The only disease-state sample to suggest cross-reactivity was CMV positive, also with EBV serology suggestive of past infection. This sample was positive by both latex kits but negative by Monospot and ImmunoCard Mono. The potential for false-positive IMHA results caused by antibodies produced during CMV infection should be investigated. With all IMHA-based kits, however, it is important that samples giving results inconsistent with clinical and hematological observations are referred for EBV serology before confirming or eliminating a diagnosis of IM.

Specificity values were generally greater than sensitivity values, reflecting the low incidence of false-positive results. ImmunoCard Mono gave the highest specificity (100%), followed by the Oxoid IM kit (99.6%) and the Dryspot IM kit (98.7%). Since the symptoms of IM may resemble malignant hematological disease, it is essential that methods for the confirmation of IM do not achieve sensitivity (the avoidance of false negatives) at the expense of specificity (the avoidance of false positives), since a delay in initiating treatment for malignant disease caused by a false-positive IM result may have serious clinical consequences. All of the methods evaluated were satisfactory in this respect.

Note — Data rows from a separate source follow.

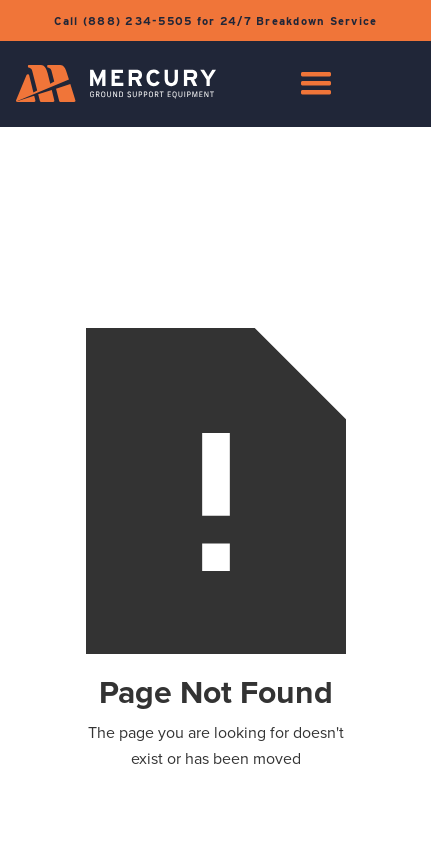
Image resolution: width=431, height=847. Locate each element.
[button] (316, 84)
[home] (116, 83)
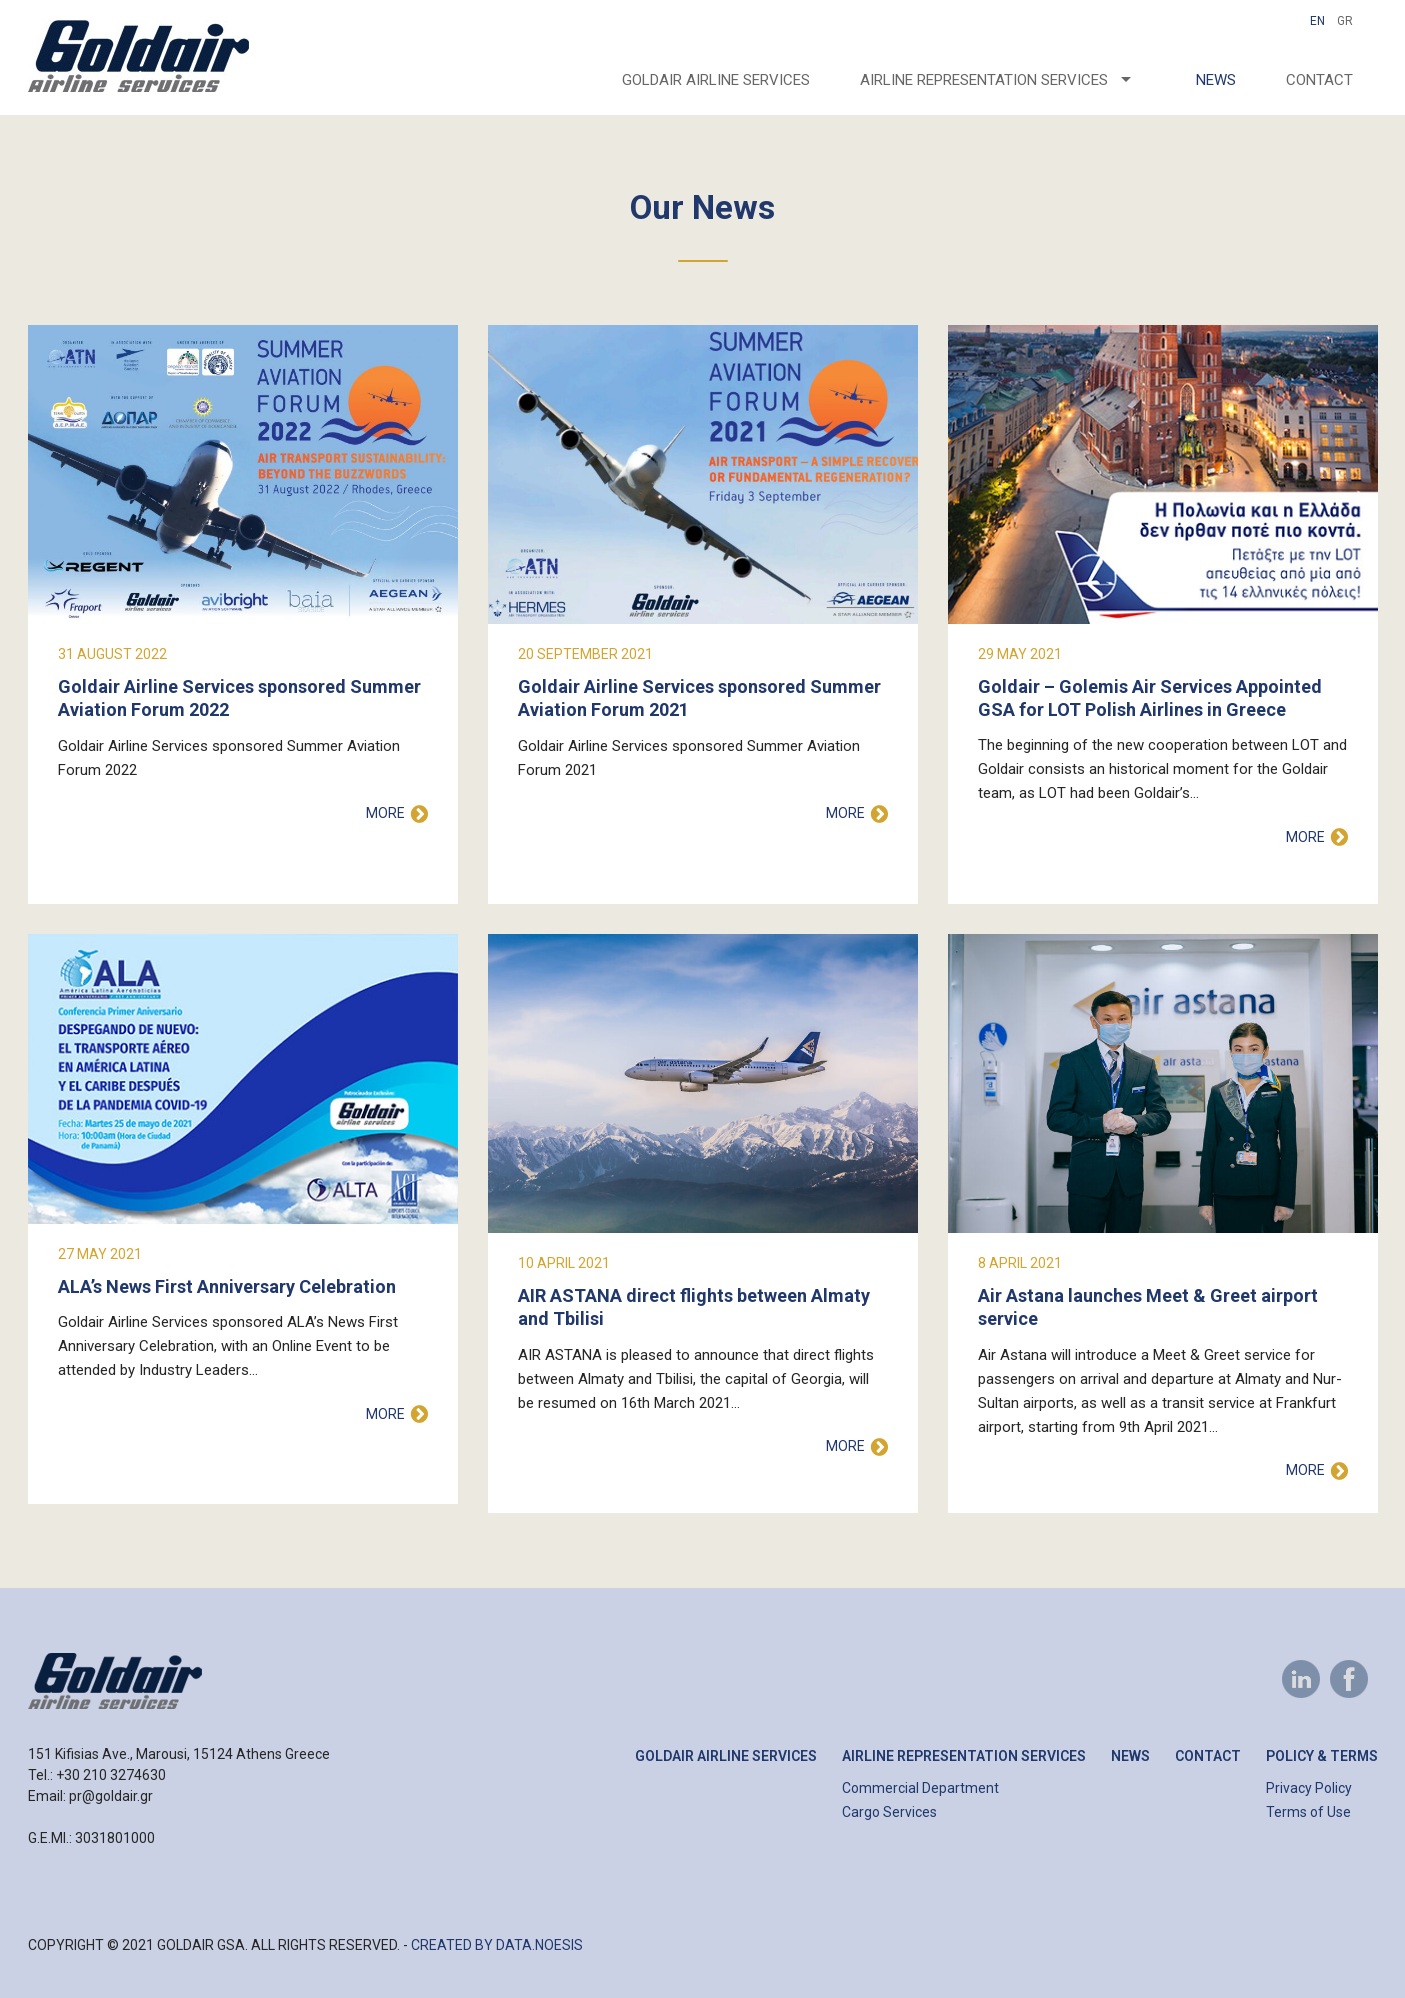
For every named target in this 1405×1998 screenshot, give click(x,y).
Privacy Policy (1309, 1788)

The Oxoid Dryspot IM kit was found to be easy and convenient to use, with the added advantage that it may be stored at room temperature for up to 2 years. Kits may also be refrigerated, but as with all products tested in this evaluation, it is essential that all kits are allowed to reach room temperature before being removed from the packet, as stated in the manufacturer's instructions.

If a number of samples are processed simultaneously by using the Dryspot kit, care needs to be taken that incubation times are accurate, since the time required to mix the dried latex and test plasma or serum is longer than that for conventional liquid reagents.

The development of methodologies for the demonstration of IMHA by using purified antigen rather than modified, intact erythrocytes has been driven by the greater ease of use and longer shelf life (up to 2 years in the case of Oxoid latex agglutination kits, compared with approximately 6 weeks for Monospot).

The results of our study show that the performance of the Oxoid Dryspot IM kit is comparable to those of other methods currently used for the confirmation of IM. It is particularly simple and convenient to use. The room temperature storage capability and 2-year shelf life are additional benefits.